Write out each line from the data below that includes the word "MagniStretch".

Excerpted records: Begin

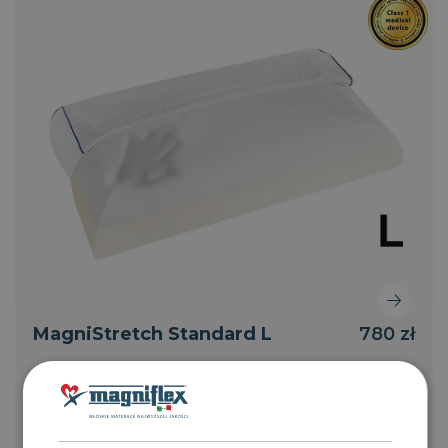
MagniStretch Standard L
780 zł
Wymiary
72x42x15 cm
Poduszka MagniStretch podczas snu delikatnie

Excerpted records: End
Excerpted records: Begin

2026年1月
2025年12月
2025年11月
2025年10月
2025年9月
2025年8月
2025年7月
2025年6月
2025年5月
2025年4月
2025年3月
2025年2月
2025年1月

Excerpted records: End

▶ [Expected output]
MagniStretch Standard L
Poduszka MagniStretch podczas snu delikatnie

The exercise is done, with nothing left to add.